### [INSTRUCTIONS TO FOLLOW]
Repeat only the lines below from the one containing "комфортну атмосферу для" through the one containing "Per 5 dienas", inclusive, exactly as written.
-*-
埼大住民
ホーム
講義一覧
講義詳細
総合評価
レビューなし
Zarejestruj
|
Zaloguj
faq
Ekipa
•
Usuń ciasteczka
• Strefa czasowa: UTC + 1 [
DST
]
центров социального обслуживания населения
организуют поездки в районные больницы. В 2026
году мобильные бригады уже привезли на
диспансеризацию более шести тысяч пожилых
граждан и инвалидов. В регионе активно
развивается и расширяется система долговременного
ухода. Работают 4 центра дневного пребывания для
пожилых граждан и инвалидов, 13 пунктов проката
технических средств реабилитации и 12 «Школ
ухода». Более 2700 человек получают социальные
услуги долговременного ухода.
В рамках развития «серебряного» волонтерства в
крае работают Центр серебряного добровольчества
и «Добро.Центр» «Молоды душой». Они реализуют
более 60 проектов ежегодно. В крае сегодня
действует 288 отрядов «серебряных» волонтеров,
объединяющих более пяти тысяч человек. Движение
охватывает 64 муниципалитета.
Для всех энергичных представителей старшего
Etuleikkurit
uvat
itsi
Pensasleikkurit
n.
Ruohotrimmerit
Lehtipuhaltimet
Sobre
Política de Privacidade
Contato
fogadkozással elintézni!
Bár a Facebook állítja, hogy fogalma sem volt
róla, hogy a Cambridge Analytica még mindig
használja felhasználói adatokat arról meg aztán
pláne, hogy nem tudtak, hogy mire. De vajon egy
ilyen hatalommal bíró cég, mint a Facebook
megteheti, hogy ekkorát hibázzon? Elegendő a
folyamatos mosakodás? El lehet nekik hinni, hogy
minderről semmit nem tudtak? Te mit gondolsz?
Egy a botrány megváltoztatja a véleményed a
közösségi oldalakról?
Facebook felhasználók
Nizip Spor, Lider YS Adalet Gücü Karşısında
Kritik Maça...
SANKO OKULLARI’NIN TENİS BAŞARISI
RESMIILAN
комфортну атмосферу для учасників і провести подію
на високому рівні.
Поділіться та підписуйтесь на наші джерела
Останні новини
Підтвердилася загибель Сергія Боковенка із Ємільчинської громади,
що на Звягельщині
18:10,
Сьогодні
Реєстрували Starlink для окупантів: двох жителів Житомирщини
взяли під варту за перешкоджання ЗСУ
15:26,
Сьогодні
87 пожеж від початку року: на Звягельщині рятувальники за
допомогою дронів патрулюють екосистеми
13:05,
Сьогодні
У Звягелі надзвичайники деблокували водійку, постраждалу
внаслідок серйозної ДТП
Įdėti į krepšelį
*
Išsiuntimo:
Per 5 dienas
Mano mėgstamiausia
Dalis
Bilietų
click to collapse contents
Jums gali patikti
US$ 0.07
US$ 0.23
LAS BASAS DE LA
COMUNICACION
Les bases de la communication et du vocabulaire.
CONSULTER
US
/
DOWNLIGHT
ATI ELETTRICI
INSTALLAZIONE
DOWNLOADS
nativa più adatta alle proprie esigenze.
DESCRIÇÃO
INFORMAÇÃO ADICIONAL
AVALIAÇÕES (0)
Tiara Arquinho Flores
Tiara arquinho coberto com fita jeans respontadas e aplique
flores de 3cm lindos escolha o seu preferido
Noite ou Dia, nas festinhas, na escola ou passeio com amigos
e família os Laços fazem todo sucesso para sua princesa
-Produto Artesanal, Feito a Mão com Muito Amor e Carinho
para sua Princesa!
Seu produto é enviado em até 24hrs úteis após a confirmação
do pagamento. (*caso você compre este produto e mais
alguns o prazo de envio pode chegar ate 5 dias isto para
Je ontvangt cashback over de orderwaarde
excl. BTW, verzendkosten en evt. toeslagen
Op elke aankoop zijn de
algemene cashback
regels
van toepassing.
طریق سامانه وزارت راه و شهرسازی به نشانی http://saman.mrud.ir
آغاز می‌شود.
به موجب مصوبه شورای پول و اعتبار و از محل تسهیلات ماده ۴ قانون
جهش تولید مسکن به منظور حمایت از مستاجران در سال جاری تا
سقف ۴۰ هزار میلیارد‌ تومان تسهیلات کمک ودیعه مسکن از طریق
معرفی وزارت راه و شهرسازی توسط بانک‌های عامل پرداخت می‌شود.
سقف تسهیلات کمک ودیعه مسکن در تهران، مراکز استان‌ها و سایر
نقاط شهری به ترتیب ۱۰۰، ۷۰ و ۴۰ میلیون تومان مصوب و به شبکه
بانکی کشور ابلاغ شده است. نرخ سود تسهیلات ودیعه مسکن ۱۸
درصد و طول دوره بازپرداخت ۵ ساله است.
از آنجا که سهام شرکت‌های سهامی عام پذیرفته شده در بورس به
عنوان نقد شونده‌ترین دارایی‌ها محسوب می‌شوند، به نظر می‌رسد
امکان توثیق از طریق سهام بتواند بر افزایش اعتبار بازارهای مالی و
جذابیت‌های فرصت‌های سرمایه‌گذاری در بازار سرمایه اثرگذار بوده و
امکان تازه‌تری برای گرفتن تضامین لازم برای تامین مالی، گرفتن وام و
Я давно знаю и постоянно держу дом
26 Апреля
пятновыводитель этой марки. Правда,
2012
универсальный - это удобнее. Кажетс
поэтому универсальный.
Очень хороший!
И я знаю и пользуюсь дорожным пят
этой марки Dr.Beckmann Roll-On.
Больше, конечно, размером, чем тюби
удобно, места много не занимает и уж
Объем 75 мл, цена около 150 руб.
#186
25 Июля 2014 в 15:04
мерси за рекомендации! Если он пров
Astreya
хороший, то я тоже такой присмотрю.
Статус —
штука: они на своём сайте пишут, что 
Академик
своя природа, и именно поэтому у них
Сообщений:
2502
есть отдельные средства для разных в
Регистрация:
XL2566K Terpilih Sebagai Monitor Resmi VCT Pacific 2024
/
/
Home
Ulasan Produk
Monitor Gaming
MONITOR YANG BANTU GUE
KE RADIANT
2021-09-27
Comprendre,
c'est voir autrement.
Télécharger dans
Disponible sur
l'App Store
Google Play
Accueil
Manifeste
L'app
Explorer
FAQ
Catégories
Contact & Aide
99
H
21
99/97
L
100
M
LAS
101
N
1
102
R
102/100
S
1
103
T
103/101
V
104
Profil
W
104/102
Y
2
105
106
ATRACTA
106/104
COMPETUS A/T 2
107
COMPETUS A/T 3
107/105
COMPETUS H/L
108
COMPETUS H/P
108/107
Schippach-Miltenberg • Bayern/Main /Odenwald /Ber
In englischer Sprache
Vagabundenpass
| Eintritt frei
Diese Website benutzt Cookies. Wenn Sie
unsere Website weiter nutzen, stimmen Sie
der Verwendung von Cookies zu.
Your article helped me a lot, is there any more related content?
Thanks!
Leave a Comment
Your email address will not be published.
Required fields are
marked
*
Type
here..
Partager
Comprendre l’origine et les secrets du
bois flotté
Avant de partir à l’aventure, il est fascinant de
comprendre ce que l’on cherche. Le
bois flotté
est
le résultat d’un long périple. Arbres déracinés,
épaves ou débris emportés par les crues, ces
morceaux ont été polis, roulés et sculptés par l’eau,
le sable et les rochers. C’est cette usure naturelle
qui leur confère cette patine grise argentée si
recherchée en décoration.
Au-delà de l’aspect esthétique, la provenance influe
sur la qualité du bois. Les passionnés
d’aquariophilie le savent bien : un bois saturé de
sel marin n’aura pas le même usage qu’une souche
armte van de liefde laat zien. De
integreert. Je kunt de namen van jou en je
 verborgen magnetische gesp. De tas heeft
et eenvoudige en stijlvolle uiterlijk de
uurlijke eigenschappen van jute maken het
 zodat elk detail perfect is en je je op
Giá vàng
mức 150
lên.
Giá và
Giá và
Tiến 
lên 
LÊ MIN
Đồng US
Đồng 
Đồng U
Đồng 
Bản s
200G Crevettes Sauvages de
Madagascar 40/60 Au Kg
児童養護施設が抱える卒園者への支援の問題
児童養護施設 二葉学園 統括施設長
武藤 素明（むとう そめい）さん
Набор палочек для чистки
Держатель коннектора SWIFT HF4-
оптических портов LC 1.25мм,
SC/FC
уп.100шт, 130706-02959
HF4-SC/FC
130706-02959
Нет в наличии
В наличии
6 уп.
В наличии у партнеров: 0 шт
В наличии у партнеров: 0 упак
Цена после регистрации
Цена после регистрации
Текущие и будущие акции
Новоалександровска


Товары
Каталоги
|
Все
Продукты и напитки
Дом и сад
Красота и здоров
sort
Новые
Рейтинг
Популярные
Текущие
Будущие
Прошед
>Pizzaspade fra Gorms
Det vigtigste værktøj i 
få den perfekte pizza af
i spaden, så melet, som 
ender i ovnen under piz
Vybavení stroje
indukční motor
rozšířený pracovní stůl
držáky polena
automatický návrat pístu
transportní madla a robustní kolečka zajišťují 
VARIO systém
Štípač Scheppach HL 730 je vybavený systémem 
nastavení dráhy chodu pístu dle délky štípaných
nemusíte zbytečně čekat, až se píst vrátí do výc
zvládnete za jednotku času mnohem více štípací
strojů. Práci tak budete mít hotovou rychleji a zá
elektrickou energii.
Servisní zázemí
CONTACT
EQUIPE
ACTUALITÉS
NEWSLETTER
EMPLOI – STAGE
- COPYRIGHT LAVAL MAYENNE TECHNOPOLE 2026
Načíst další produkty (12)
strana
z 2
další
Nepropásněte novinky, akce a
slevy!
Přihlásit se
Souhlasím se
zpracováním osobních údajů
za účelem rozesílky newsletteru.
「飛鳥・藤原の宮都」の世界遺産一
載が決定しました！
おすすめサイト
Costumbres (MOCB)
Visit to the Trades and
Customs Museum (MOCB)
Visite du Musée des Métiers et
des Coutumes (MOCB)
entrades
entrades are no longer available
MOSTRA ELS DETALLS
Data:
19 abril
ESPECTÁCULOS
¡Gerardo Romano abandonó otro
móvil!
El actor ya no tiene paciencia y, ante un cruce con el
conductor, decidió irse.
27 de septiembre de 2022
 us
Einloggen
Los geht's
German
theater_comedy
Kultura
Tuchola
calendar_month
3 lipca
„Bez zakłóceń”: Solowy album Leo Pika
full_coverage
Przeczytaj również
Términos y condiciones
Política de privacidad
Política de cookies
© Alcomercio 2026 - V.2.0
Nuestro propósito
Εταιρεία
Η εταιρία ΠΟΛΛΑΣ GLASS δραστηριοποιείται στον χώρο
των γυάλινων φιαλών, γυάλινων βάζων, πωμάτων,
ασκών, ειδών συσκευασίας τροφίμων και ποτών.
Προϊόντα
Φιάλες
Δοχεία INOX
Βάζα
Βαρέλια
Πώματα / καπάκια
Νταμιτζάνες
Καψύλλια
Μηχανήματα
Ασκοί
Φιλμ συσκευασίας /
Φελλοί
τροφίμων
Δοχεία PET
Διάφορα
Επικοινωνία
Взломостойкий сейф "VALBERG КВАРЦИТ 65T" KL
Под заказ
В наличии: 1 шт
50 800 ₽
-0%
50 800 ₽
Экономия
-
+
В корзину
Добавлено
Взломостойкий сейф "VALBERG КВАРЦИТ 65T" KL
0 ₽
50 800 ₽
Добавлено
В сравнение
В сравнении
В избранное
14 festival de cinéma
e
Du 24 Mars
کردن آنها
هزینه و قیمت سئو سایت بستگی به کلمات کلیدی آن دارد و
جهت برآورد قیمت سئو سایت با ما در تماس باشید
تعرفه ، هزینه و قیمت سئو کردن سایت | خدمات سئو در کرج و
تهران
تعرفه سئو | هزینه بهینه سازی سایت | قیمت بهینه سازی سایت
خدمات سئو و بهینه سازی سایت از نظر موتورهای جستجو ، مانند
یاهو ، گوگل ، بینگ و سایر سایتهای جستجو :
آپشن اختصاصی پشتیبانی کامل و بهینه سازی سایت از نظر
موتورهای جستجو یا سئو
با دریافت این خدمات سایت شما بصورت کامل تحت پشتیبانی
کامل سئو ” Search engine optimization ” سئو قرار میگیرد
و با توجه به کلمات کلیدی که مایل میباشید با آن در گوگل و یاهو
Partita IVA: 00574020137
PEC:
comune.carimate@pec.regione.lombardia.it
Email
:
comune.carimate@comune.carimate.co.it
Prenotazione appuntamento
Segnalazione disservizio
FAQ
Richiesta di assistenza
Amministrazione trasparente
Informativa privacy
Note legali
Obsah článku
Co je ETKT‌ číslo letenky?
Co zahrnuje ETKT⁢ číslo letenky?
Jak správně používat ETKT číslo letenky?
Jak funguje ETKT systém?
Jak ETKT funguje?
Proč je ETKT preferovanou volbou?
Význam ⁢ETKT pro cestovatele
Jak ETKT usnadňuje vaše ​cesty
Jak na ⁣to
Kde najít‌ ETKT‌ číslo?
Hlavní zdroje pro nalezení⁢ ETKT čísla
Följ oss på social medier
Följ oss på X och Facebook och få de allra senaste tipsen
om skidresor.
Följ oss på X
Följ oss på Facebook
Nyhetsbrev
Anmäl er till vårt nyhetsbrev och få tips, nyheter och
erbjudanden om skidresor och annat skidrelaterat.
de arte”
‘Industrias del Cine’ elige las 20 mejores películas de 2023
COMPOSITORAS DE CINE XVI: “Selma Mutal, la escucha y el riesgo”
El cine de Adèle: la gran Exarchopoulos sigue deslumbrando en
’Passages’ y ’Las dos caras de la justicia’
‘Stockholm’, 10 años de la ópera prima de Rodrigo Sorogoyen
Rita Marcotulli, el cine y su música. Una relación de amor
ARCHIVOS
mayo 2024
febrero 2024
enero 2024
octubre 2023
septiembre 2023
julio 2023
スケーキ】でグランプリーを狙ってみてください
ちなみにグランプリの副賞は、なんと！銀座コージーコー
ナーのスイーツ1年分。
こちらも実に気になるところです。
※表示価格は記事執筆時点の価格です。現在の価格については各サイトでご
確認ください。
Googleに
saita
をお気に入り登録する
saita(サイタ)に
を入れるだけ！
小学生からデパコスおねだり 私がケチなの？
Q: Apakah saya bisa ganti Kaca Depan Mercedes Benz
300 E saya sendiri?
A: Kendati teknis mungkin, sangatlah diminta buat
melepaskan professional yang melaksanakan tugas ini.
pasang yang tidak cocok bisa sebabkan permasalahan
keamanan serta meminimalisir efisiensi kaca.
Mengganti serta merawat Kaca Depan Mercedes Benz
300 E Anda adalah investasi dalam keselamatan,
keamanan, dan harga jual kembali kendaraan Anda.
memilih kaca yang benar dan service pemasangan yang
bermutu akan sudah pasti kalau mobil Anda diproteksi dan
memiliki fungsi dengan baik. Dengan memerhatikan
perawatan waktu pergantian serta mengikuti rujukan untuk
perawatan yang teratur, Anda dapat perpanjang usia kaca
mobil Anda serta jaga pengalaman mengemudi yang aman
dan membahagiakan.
-*-
### [REPLY TO THE TASK]
комфортну атмосферу для учасників і провести подію
на високому рівні.
Поділіться та підписуйтесь на наші джерела
Останні новини
Підтвердилася загибель Сергія Боковенка із Ємільчинської громади,
що на Звягельщині
18:10,
Сьогодні
Реєстрували Starlink для окупантів: двох жителів Житомирщини
взяли під варту за перешкоджання ЗСУ
15:26,
Сьогодні
87 пожеж від початку року: на Звягельщині рятувальники за
допомогою дронів патрулюють екосистеми
13:05,
Сьогодні
У Звягелі надзвичайники деблокували водійку, постраждалу
внаслідок серйозної ДТП
Įdėti į krepšelį
*
Išsiuntimo:
Per 5 dienas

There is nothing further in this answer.